Data to examine.
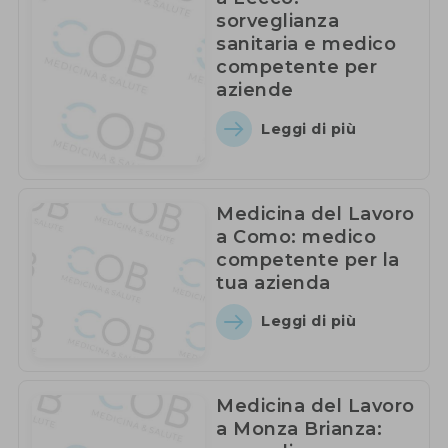
sorveglianza
sanitaria e medico
competente per
aziende
Leggi di più
Medicina del Lavoro
a Como: medico
competente per la
tua azienda
Leggi di più
Medicina del Lavoro
a Monza Brianza:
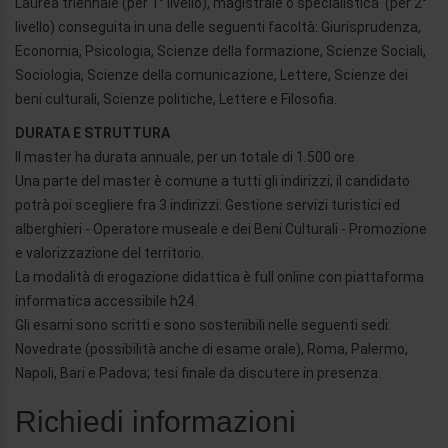
Laurea triennale (per 1° livello), magistrale o specialistica (per 2°
livello) conseguita in una delle seguenti facoltà: Giurisprudenza,
Economia, Psicologia, Scienze della formazione, Scienze Sociali,
Sociologia, Scienze della comunicazione, Lettere, Scienze dei
beni culturali, Scienze politiche, Lettere e Filosofia.
DURATA E STRUTTURA
Il master ha durata annuale, per un totale di 1.500 ore.
Una parte del master è comune a tutti gli indirizzi; il candidato
potrà poi scegliere fra 3 indirizzi: Gestione servizi turistici ed
alberghieri - Operatore museale e dei Beni Culturali - Promozione
e valorizzazione del territorio.
La modalità di erogazione didattica è full online con piattaforma
informatica accessibile h24.
Gli esami sono scritti e sono sostenibili nelle seguenti sedi:
Novedrate (possibilità anche di esame orale), Roma, Palermo,
Napoli, Bari e Padova; tesi finale da discutere in presenza.
Richiedi informazioni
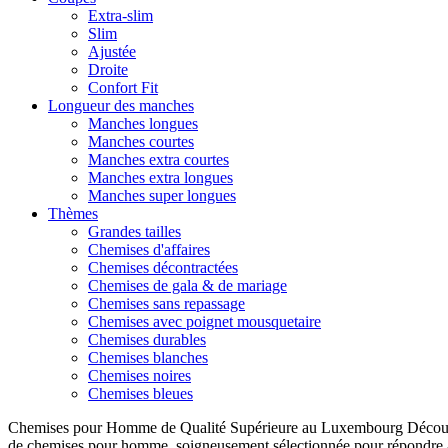
Extra-slim
Slim
Ajustée
Droite
Confort Fit
Longueur des manches
Manches longues
Manches courtes
Manches extra courtes
Manches extra longues
Manches super longues
Thèmes
Grandes tailles
Chemises d'affaires
Chemises décontractées
Chemises de gala & de mariage
Chemises sans repassage
Chemises avec poignet mousquetaire
Chemises durables
Chemises blanches
Chemises noires
Chemises bleues
Chemises pour Homme de Qualité Supérieure au Luxembourg Découvre
de chemises pour homme, soigneusement sélectionnée pour répondre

What to work on. What you hand back should match the entries above exactly, except that no picture appears.

Task response.
sorveglianza
sanitaria e medico
competente per
aziende
Leggi di più
Medicina del Lavoro
a Como: medico
competente per la
tua azienda
Leggi di più
Medicina del Lavoro
a Monza Brianza:
Laurea triennale (per 1° livello), magistrale o specialistica (per 2°
livello) conseguita in una delle seguenti facoltà: Giurisprudenza,
Economia, Psicologia, Scienze della formazione, Scienze Sociali,
Sociologia, Scienze della comunicazione, Lettere, Scienze dei
beni culturali, Scienze politiche, Lettere e Filosofia.
DURATA E STRUTTURA
Il master ha durata annuale, per un totale di 1.500 ore.
Una parte del master è comune a tutti gli indirizzi; il candidato
potrà poi scegliere fra 3 indirizzi: Gestione servizi turistici ed
alberghieri - Operatore museale e dei Beni Culturali - Promozione
e valorizzazione del territorio.
La modalità di erogazione didattica è full online con piattaforma
informatica accessibile h24.
Gli esami sono scritti e sono sostenibili nelle seguenti sedi:
Novedrate (possibilità anche di esame orale), Roma, Palermo,
Napoli, Bari e Padova; tesi finale da discutere in presenza.
Richiedi informazioni
Extra-slim
Slim
Ajustée
Droite
Confort Fit
Longueur des manches
Manches longues
Manches courtes
Manches extra courtes
Manches extra longues
Manches super longues
Thèmes
Grandes tailles
Chemises d'affaires
Chemises décontractées
Chemises de gala & de mariage
Chemises sans repassage
Chemises avec poignet mousquetaire
Chemises durables
Chemises blanches
Chemises noires
Chemises bleues
Chemises pour Homme de Qualité Supérieure au Luxembourg Découvre
de chemises pour homme, soigneusement sélectionnée pour répondre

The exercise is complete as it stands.